Même si beaucoup ont avoué s’y attendre, l’annonce de la fin de l’usine Akers à Thionville a fait mal. Entre amertume et colère, les 176 employés qui se retrouvent sur le carreau avaient mercredi surtout le sentiment d’avoir été abandonnés.
La décision de la chambre commerciale du tribunal de grande instance devait tomber jeudi dans l’après-midi. Dire que celle-ci était attendue avec fébrilité par les salariés serait mentir. Avec résignation serait le terme le plus approprié. Dans ce département sinistré de la Lorraine, on sait depuis belle lurette que le « savoir-fer » local est une espèce en voie de disparition. Placée sous perfusion perpétuelle grâce à la manne providentielle d’investisseurs étrangers qui se refilent entre eux la bonne blague. Comme on pouvait s’y attendre donc, il n’y a pas eu de miracle pour l’usine Akers France de Thionville, en redressement judiciaire depuis décembre dernier. Aucune des trois propositions de reprise n’a en effet été jugée suffisamment sérieuse. Et ce sont 176 employés qui se retrouvent aujourd’hui sur le carreau.
Pour ne pas interférer dans le jugement du tribunal, la direction du site les avait invités à passer la journée entre eux, à l’usine. Une journée blanche, comme on dit. Les « gars » avaient sorti les barbecues, « schlaqué » les merguez et les saucisses, débouché quelques bouteilles de jaja, mais le cœur n’y était pas. Pour Rafik, « le cœur, justement, de cette usine s’est arrêté de battre aujourd’hui [mercredi] , à 16h45. »

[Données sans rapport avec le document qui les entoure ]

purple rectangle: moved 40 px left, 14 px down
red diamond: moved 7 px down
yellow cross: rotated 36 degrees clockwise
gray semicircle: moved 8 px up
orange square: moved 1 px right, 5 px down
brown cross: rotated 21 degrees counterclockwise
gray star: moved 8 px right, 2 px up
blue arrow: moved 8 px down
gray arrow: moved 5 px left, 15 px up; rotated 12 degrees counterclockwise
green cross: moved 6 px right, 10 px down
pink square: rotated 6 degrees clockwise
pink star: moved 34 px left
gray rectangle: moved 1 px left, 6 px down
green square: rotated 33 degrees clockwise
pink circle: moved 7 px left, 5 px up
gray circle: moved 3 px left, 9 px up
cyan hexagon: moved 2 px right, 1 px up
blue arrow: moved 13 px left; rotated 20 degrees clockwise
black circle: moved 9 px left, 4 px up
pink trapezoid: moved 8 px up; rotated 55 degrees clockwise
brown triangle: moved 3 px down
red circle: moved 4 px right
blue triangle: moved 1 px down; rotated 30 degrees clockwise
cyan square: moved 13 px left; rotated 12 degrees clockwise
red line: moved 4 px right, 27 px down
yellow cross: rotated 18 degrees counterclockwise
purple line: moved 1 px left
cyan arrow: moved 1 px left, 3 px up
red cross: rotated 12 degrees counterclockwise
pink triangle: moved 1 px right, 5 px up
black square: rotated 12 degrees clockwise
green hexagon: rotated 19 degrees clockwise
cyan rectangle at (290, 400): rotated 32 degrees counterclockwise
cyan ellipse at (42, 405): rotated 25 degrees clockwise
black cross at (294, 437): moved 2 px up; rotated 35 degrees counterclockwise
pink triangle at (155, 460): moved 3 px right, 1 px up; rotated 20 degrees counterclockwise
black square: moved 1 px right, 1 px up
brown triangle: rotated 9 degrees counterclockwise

C’est à cette heure que la nouvelle émanant du Palais de justice a commencé à pourrir les premiers téléphones portables. La messe est dite, circulez, y’a plus rien à voir. « On a été trahis. Trahis par les anciens directeurs, trahis par les politiques », estime encore Rafik. « Ils sont où les politiques ? », embraye Saïd, chef de poste, depuis quinze ans dans la « boîte ». « On y était préparés. Du moins, moi je m’y attendais », souffle quant à lui Manuel. Didier aussi est « persuadé que c’était planifié. » Chez les autres, un nom revient en boucle, celui du président de la République, François Hollande. Tony, depuis trente ans chez Akers : « Hollande était venu pendant la campagne des présidentielles. Il nous avait dit que tout allait bien, que nous étions les fleurons de l’industrie française. Eh bien, aujourd’hui, le fleuron, il est fermé m’sieur le président ! » Si le chef de l’État en prend pour son grade, les « locaux » ne sont pas plus épargnés. « La Grommerch, elle est bien députée, non ? Akers, c’est bien aussi à Thionville dont elle est le maire, non ? », interroge Rachid. « Elle ne s’est jamais déplacée », croit-il savoir. « Pas plus que « notre » député européen Edouard Martin », peste Saïd. « Pourtant lui, il a vécu ce qu’on vit… »
Tous attendent de savoir maintenant comment ils vont « être mangés ». Comme Rafik, et « quatre gosses à nourrir à la maison. » « On sera là ce jeudi à nos postes. On fera acte de présence, en attendant notre feuille de route », assure Erwan. « Peut-être nous demandera-t-on de finir les encours mais je n’y crois pas trop. Pour nous la dernière coulée de l’usine a eu lieu mardi à 21 h. Point final », estime Rafik.
Mais ce qui leur fait sans doute le plus mal, c’est que cette boîte, leur boîte, ils l’aimaient. Et ils en étaient même fiers. « C’est un acier de super qualité qui était produit ici », témoigne Rachid. « Quand ArcelorMittal passe des commandes de vos produits, c’est pas pour rien, hein ? C’est que vous tenez la route… », est encore prêt à s’enorgueillir Rachid. Mais déjà l’heure tourne et les braises du gueuleton de midi sont désormais bien blanches. Chacun se résigne à contrecœur à regagner ses pénates, les yeux bien embués. Et cette fois-ci, la fumée du barbecue n’y est pour rien.